Philosophie, Religionsphilosophie

Autor/Hrsg.:

Ricken, Friedo [Hrsg.]

Titel/Untertitel:

Religiöse Erfahrung. Ein interdisziplinärer Klärungsversuch.

Verlag:

Stuttgart: Kohlhammer 2004. 220 S. gr.8° = Münchener philosophische Studien. Neue Folge, 23. Kart. Euro 20,00. ISBN 3-17-018367-2.

Rezensent:

Gesche Linde

Der Band versammelt, versehen mit einer Einführung des Herausgebers, 15 Beiträge eines interdisziplinär angelegten Symposions, mit dem im Januar 2003 das Münchner Graduiertenkolleg »Der Erfahrungsbegriff in der europäischen Religion und Religionstheorie und sein Einfluss auf das Selbstverständnis außereuropäischer Religionen« seine erste Förderperiode beschlossen hat.

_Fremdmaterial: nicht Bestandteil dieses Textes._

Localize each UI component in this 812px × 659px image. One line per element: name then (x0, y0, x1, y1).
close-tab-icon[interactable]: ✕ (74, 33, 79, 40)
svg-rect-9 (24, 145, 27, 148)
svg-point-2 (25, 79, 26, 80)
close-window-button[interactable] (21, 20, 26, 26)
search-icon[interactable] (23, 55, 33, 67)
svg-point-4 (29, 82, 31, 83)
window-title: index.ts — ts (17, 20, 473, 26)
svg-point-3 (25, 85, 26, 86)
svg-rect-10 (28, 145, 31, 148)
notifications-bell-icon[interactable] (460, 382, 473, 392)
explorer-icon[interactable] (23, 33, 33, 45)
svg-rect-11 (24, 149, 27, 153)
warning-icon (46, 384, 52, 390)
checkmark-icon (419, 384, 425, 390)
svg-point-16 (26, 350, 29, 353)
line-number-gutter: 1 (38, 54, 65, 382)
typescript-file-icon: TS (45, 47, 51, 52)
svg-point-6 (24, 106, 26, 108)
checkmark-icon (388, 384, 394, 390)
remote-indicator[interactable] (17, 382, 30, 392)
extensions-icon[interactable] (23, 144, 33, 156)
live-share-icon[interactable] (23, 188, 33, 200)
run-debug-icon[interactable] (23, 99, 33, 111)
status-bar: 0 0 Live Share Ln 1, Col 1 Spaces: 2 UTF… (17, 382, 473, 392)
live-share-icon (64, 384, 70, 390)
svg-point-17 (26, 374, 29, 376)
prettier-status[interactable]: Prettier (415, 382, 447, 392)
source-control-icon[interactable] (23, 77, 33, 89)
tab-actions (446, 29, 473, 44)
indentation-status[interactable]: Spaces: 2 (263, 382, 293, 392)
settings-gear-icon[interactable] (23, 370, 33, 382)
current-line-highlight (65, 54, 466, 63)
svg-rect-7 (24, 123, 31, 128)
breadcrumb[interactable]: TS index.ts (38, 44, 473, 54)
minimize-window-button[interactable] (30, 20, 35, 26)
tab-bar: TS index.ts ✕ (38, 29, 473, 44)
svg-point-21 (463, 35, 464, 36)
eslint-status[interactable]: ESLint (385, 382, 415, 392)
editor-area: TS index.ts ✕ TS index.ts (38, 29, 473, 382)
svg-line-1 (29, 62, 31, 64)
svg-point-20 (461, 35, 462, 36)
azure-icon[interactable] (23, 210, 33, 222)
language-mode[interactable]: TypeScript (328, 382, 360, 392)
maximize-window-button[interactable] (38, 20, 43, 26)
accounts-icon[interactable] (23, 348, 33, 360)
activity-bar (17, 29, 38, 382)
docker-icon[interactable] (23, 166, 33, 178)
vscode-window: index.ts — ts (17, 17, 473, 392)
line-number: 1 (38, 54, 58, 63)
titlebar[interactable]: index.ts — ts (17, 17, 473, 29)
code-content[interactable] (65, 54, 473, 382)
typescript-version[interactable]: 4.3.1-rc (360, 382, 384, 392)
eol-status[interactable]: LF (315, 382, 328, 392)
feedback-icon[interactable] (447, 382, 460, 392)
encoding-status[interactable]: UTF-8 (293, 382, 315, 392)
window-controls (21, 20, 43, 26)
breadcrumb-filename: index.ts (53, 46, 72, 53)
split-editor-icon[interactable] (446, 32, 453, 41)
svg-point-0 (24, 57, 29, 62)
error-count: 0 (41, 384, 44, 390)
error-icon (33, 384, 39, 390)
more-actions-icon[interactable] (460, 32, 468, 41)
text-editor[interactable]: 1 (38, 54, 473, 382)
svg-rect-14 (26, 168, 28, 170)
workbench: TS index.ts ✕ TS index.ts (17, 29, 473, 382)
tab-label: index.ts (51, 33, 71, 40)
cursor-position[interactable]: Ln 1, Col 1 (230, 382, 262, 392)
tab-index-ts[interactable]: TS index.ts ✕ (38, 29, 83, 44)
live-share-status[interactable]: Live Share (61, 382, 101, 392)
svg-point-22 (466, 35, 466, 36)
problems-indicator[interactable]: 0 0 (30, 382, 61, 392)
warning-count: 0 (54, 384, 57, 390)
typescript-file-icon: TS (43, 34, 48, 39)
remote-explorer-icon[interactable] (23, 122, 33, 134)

Der Erfahrungsbegriff, um den die einzelnen Texte kreisen, erlebt seit dem späten 19. Jh. in der europäischen Theologie und Religionsphilosophie Konjunktur, vorwiegend aus zwei Gründen: Er bietet eine Spielart der seit Kant vollzogenen Hinwendung zum Subjekt und soll so dem religiösen Glauben Authentizität sichern anders, als externe Autoritäten dies leisten könnten; und er verheißt Anschlussfähigkeit zu den Naturwissenschaften, indem er unterstellt, dass in »religiösen Erfahrungen« ein bestimmtes Erfahrungsobjekt zur Erscheinung komme. Auf diese Weise schützt er die Theologie(n) vor dem Verlust ihres wissenschaftlichen Gegenstandes und die Religion(en) vor dem Verlust ihres Anspruchs auf Realitätsbezug. Wenn man einer solchen Konzeption folgen will, so ist zunächst eine Klärung der Begriffe »Erfahrung« und »religiös« erforderlich, sodann die Zuordnung dieser beiden zueinander. Das unternimmt der Philosoph Gerd Haeffner, S. J., der Erfahrung als (zeitlich strukturierten) Prozess der Integration von (sinnesbasierten) Einzelwahrnehmungen und -erlebnissen (»Eindrücke von seiten des Realen«, 16) in einen (dynamischen) Gesamtzusammenhang durch das erfahrende Subjekt beschreibt, Lebenserfahrung im Besonderen als Bewertungs- und Sinnstiftungsprozess versteht und schließlich, als deren Exponentin, religiöse Erfahrung als »letztgültige Sinnerfahrung« (35) bestimmt, »die in die Tiefe der Person zielt« (36).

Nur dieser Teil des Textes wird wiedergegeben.